Friday, June 24, 2005

BPM

Nathan Lee has a good post on the use of BPM tools. Adding my own two cents. The potential for BPM is good for long running complex processes. But from an overhead and complexity perspective is it really providing the touted benefits?

The ability to stop, pause, branch and restart individual steps is pretty powerful in a complex long running process. This makes complex processes more supportable. However, despite the modeler's ease of use (webMethods version), these processes can be difficult to develop and deploy. They also add a large load to the infrastructure.

Some criteria to use: long running and lots of steps. High volume, low latency would not be the best fit for BPM. Unless of course you own stock in Sun or Intel. Other things to think about, does my process frequently stall while waiting on some action? Does it have multiple points where it can stall or wait for long periods? Do I need or want visibility into this while it is happening? Does the process take different paths based upon some filter(s)?
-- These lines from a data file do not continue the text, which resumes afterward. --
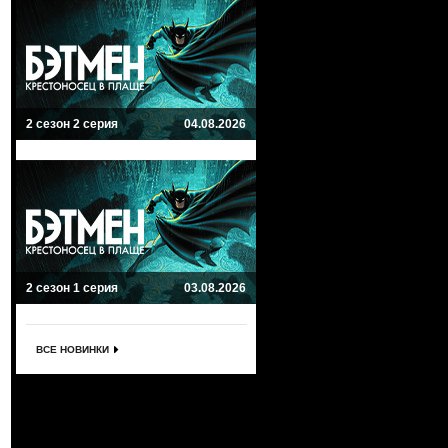
2 сезон 2 серия
04.08.2026
2 сезон 1 серия
03.08.2026
ВСЕ НОВИНКИ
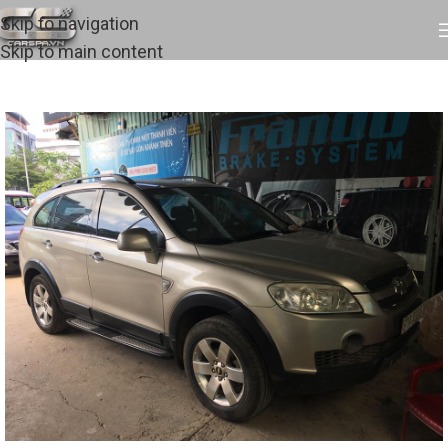
Skip to navigation
Skip to main content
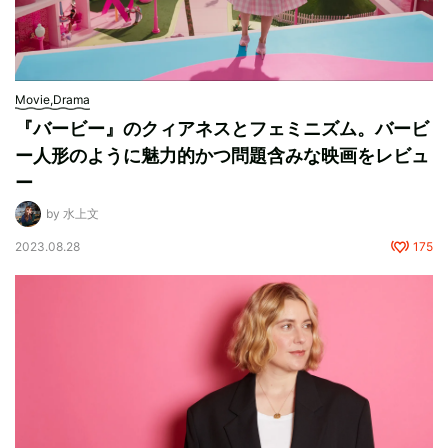
Movie,Drama
『バービー』のクィアネスとフェミニズム。バービ
ー人形のように魅力的かつ問題含みな映画をレビュ
ー
by 水上文
2023.08.28
175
And last but not least, do I have a big honking server(s) to run it on?

1 comment:

Danesh said...

A trivial question: How many business analysts really use these BPM tools? I've met a few who have frowned at these tools. Though BPEL is simple enough, it would be, in my opinion, very difficult to entice them to use it. They seem to be happy documenting stuff in Word Processors in their own happy way.

But I agree with your point on using BPM for Long Lived Business Processes (LLBP - IBM's terminology). That would really be the USP for it.